Enterprise product usage reporting Enterprise
Enterprise
Nomad Enterprise 1.8.18 adds detailed product usage information to automated license utilization reporting.
Nomad 1.8.4
Default Docker infra_image changed
Due to the deprecation of the third-party gcr.io registry, the default Docker
infra_image is now registry.k8s.io/pause-<arch>:3.3. If you do not
override the default, clients using the docker driver will make outbound
requests to the new registry.
Nomad 1.8.3
Nomad keyring rotation
In Nomad 1.8.3, the Nomad root keyring will prepublish keys at half the
root_key_rotation_threshold and promote them to active once the
root_key_rotation_threshold has passed. The nomad operator root keyring
rotate command now requires one of two arguments: -prepublish <duration> to
prepublish a key or -now to rotate immediately. We recommend using
-prepublish to avoid outages from workload identities used to log into
external services such as Vault or Consul.
Nomad 1.8.2
New windows_allow_insecure_container_admin configuration option for Docker driver
In 1.8.2, Nomad will refuse to run jobs that use the Docker driver on Windows
with Process
Isolation
that run as ContainerAdmin. This is in order to
provide a more secure environment for these jobs, and this behavior can be
overridden by setting the new windows_allow_insecure_container_admin Docker
plugin configuration option to true or by setting privileged=true. We made
this change as a result of regressions introduced by mitigations for
HCSEC-2024-03.
New default isolation mode for Docker on Windows
Nomad 1.8.2 changes the default isolation mode for Docker tasks on Windows from
process to hyperv, since hyperv provides a much more secure execution
environment. We made this change as a result of regressions introduced by
mitigations for
HCSEC-2024-03.
Nomad 1.8.1
Enterprise
Nomad Enterprise 1.8.1 includes an updated version of the Sentinel library. Users that have built custom Sentinel plugins must recompile them using an SDK supporting Sentinel Plugin Protocol Version 3. Consult the Sentinel SDK Compatibility Matrix for appropriate Sentinel SDK versions.
Nomad 1.8.0
Deprecated Disconnect Fields
Nomad 1.8.0 introduces a disconnect block meant to group all the configuration
options related to disconnected client's and server's behavior, causing the
deprecation of the fields stop_after_client_disconnect, max_client_disconnect
and prevent_reschedule_on_lost. This block also introduces new options for
allocations reconciliation if the client regains connectivity.
CNI Constraints
In Nomad 1.8.0, jobs with bridge networking will have constraints added during
job submit that require CNI plugins to be present on the node. Nodes have
fingerprinted the available CNI plugins starting in Nomad 1.5.0.

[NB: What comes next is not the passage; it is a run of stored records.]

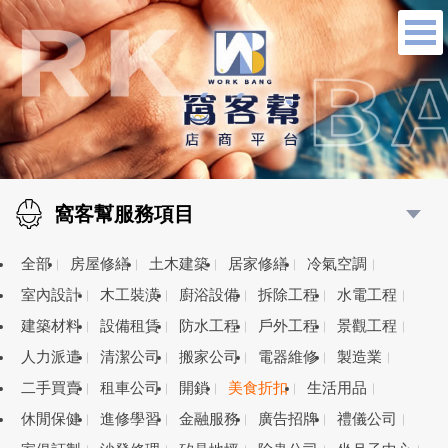
窩客幫服務項目
全部
房屋修繕
土木建築
居家修繕
冷氣空調
室內設計
木工裝潢
廚浴設備
拆除工程
水電工程
建築材料
設備租賃
防水工程
戶外工程
景觀工程
人力派遣
清潔公司
搬家公司
電器維修
製造業
二手買賣
租車公司
開鎖
美食折扣
生活用品
休閒保健
進修學習
金融服務
廣告招牌
禮儀公司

If you are upgrading from Nomad 1.5.0 or later to 1.8.0 or later, there's
nothing additional for you to do. It's not recommended to skip more than 2
versions of Nomad. But if you upgrade from earlier than 1.5.0 to 1.8.0 or later,
you will need to ensure that clients have been upgraded before submitting any
jobs that use bridge networking.
Removal of raw_exec option no_cgroups
In Nomad 1.7.0 the raw_exec plugin option for no_cgroups became ineffective.
Starting in Nomad 1.8.0 attempting to set the no_cgroups in raw_exec plugin
configuration will result in an error when starting the agent.
Nomad 1.7.11
Enterprise
Nomad keyring rotation
In Nomad 1.7.11, the Nomad root keyring will prepublish keys at half the
root_key_rotation_threshold and promote them to active once the
root_key_rotation_threshold has passed. The nomad operator root keyring
rotate command now requires one of two arguments: -prepublish <duration> to
prepublish a key or -now to rotate immediately. We recommend using
-prepublish to avoid outages from workload identities used to log into
external services such as Vault or Consul.
Nomad 1.7.10
Enterprise
New windows_allow_insecure_container_admin configuration option for Docker driver
In 1.7.10, Nomad will refuse to run jobs that use the Docker driver on Windows
with Process
Isolation
that run as ContainerAdmin. This is in order to
provide a more secure environment for these jobs, and this behavior can be
overridden by setting the new windows_allow_insecure_container_admin Docker
plugin configuration option to true or by setting privileged=true.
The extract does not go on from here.